Re: Troubles with TLB refills

Ralf Baechle <ralf@oss.sgi.com> · Mon, 5 Mar 2001 11:49:27 +0100

On Mon, Mar 05, 2001 at 01:40:01PM +1000, Liam Davies wrote:

> I am trying to get the 2.4 kernel up and running on the Cobalt boxes.
> At the moment I am trying to get the initial transition from kernel
> to user mode working.
> 
> The elf loader is trying to put stuff in the stack for the new user
> process and *each* call to NEW_AUX_ENTRY is generating a page fault
> that cannot be resolved. The address generated by the BadVAddr on the
> TLBS exception is not correct. Also, I never receive a TLBrefill
> exception on the accesses. It is using the except_vec0_nevada handler.

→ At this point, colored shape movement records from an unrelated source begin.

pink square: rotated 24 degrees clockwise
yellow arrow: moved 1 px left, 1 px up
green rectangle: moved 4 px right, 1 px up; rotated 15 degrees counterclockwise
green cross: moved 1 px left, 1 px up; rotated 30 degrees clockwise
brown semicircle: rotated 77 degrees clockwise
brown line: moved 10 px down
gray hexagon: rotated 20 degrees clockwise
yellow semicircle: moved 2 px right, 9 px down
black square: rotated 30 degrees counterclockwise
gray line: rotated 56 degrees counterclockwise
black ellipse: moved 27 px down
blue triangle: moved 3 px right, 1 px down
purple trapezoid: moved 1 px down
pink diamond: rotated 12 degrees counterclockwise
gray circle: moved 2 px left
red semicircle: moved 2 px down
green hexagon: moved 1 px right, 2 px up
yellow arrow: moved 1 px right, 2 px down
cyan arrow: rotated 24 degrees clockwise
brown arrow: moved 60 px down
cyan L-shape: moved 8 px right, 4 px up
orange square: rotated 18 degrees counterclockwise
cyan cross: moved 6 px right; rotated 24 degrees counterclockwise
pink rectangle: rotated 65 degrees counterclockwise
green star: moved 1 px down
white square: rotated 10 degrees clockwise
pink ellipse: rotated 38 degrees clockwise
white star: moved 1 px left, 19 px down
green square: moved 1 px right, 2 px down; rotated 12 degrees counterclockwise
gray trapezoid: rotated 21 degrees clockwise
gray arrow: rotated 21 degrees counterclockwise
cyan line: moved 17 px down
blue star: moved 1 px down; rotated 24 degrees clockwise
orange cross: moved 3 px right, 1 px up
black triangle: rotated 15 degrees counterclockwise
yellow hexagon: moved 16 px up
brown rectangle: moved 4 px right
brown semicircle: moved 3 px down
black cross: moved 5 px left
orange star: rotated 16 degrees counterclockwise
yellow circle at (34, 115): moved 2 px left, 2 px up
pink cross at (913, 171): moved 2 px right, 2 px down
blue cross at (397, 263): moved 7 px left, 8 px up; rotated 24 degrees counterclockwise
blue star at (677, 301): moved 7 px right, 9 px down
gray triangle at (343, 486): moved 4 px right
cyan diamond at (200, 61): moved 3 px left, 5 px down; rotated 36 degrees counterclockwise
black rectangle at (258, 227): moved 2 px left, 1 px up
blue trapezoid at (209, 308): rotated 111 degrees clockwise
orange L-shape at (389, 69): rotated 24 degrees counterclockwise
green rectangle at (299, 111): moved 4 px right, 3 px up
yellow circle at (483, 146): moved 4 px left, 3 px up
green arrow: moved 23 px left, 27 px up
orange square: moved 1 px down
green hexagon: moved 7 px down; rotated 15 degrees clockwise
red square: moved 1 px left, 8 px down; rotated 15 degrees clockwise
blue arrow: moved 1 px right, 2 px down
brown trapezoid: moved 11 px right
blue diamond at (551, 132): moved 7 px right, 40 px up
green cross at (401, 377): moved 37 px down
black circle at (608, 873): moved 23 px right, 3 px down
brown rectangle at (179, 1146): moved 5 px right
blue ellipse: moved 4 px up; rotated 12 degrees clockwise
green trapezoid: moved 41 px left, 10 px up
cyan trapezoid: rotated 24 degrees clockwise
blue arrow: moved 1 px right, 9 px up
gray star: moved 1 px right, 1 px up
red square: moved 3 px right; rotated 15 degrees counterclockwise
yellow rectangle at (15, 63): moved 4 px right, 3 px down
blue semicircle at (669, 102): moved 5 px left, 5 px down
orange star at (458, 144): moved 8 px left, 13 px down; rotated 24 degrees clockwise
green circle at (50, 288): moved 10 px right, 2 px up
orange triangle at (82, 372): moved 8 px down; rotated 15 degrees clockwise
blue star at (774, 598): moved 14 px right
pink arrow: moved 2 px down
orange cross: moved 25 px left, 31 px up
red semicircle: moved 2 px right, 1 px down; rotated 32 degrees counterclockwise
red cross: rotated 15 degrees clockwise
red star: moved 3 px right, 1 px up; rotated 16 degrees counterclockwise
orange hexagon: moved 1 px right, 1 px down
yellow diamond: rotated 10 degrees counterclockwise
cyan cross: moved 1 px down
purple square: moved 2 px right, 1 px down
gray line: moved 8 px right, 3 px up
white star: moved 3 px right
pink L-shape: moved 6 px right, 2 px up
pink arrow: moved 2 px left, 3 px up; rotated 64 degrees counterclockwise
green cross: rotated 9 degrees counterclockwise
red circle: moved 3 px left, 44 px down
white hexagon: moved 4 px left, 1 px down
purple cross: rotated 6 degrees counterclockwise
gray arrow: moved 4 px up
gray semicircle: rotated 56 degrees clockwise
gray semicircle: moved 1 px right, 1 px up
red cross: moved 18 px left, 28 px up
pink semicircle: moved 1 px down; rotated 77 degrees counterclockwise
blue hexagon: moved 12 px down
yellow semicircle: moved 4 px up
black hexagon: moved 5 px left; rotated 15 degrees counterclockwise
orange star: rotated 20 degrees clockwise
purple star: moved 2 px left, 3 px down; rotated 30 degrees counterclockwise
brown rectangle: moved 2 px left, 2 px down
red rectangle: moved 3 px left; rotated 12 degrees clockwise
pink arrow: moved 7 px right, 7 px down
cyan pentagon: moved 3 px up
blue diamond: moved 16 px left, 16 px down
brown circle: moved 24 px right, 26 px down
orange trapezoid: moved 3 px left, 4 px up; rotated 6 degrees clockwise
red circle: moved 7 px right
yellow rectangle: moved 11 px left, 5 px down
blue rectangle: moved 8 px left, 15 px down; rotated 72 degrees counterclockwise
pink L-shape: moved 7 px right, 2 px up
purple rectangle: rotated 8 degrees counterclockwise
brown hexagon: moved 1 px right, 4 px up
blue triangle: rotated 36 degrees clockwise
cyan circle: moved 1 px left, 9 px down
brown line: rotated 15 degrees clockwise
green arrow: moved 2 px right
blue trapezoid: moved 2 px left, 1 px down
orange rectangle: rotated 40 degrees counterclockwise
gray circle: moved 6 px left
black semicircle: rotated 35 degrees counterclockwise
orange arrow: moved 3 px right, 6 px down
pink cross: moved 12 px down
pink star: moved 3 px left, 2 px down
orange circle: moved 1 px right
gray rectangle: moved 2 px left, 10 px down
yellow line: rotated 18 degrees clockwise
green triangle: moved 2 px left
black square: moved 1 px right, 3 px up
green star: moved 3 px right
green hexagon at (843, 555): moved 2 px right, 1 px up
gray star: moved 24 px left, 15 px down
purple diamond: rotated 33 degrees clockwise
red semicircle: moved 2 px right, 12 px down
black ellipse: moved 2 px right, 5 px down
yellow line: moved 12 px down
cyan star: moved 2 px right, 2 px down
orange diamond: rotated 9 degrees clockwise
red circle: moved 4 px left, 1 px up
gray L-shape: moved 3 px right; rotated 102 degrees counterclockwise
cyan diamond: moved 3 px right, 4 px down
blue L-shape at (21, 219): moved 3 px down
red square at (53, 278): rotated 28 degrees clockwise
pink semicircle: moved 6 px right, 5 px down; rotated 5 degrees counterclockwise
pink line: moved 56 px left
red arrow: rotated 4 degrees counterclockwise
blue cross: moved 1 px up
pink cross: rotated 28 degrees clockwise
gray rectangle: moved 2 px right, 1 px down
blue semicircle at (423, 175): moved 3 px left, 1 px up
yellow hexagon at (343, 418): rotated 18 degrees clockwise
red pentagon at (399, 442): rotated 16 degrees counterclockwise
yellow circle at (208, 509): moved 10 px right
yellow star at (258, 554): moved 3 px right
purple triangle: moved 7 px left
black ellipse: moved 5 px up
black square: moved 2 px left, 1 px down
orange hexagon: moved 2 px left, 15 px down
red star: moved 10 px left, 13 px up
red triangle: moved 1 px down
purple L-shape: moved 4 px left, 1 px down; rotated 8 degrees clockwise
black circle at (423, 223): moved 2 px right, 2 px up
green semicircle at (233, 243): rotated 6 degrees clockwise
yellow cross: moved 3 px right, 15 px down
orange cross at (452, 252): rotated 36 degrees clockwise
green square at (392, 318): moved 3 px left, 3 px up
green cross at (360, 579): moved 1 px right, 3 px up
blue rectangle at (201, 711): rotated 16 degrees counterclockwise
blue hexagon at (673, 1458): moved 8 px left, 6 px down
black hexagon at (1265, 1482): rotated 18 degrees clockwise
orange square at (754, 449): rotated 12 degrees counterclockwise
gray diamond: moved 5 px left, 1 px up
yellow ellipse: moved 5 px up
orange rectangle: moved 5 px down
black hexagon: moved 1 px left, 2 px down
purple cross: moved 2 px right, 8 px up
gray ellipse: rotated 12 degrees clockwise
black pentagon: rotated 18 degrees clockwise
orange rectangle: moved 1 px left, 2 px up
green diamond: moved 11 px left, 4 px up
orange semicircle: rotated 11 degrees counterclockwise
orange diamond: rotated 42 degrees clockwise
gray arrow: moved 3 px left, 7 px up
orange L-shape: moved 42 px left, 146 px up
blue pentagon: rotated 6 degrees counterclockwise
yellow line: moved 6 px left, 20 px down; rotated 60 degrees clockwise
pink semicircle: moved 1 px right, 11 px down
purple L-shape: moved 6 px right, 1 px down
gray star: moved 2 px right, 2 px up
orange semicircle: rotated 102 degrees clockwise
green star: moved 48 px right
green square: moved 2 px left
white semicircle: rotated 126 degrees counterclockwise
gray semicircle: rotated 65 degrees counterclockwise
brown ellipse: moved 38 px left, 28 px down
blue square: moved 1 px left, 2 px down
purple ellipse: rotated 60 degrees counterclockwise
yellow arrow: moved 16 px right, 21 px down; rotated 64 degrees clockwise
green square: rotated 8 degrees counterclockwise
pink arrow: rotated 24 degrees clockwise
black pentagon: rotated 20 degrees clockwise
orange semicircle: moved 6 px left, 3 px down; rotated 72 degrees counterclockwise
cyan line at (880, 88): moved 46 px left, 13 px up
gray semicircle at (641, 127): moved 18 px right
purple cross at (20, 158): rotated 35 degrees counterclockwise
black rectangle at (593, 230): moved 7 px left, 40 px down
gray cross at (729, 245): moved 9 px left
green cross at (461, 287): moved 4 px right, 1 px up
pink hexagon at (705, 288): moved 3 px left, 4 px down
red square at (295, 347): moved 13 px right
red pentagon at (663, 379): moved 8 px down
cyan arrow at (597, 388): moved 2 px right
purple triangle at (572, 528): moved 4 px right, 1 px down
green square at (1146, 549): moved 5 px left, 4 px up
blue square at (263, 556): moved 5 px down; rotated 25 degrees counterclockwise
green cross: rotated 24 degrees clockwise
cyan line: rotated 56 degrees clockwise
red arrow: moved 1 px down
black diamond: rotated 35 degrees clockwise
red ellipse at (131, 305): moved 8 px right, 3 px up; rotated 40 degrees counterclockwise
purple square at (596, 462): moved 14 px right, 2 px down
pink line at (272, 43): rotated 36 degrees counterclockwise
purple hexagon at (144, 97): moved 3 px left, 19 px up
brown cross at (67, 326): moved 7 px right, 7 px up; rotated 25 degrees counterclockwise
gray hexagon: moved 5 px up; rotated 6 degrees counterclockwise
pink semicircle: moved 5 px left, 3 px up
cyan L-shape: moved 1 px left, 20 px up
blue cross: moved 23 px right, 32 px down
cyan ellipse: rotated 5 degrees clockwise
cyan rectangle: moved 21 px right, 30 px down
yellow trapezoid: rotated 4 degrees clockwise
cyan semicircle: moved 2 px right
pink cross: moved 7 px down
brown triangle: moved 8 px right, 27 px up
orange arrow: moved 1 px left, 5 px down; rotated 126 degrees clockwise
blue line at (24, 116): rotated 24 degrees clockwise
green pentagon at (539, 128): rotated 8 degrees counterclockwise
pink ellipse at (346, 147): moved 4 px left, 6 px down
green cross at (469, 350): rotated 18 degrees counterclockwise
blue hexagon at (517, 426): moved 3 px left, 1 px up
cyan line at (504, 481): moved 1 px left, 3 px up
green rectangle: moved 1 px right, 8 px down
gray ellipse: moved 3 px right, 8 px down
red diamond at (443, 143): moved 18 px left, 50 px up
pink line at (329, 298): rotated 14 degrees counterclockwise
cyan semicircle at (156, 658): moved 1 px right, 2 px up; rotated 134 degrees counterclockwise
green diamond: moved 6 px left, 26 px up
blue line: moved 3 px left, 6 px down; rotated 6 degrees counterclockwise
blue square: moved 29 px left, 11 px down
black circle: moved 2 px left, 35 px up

The fault address 0x10004f4c looks wrong; NEW_AUX_ENTRY should access
something near the top of stack, that is a value a few bytes below
0x80000000.  I wonder if this behaviour is related to this CPU bug -
one which btw. was never acknowledged by QED but identified independantly
by sever Cobalt people back at the time.

[head.S]
	/* TLB refill, EXL == 0, R52x0 "Nevada" version */
        /*
         * This version has a bug workaround for the Nevada.  It seems
         * as if under certain circumstances the move from cp0_context
         * might produce a bogus result when the mfc0 instruction and
         * it's consumer are in a different cacheline or a load instruction,
         * probably any memory reference, is between them.  This is
         * potencially slower than the R4000 version, so we use this
         * special version.
         */
	.set	noreorder
	.set	noat
	LEAF(except_vec0_nevada)
	.set	mips3
	mfc0	k0, CP0_BADVADDR		# Get faulting address
	srl	k0, k0, 22			# get pgd only bits
	lw	k1, current_pgd			# get pgd pointer
	sll	k0, k0, 2
	addu	k1, k1, k0			# add in pgd offset
	lw	k1, (k1)
	mfc0	k0, CP0_CONTEXT			# get context reg
	srl	k0, k0, 1			# get pte offset
	and	k0, k0, 0xff8
	addu	k1, k1, k0			# add in offset
	lw	k0, 0(k1)			# get even pte
	lw	k1, 4(k1)			# get odd pte
	srl	k0, k0, 6			# convert to entrylo0
	mtc0	k0, CP0_ENTRYLO0		# load it
	srl	k1, k1, 6			# convert to entrylo1
	mtc0	k1, CP0_ENTRYLO1		# load it
	nop					# QED specified nops
	nop
	tlbwr					# write random tlb entry
	nop					# traditional nop
	eret					# return from trap
	END(except_vec0_nevada)
[...]

This exception handler has been modified since the version tested in the
Cobalt Qube and I'm not sure if the bug workaround actually got tested
since then.

(Bonus points to whoever writes a good probe for this bug!)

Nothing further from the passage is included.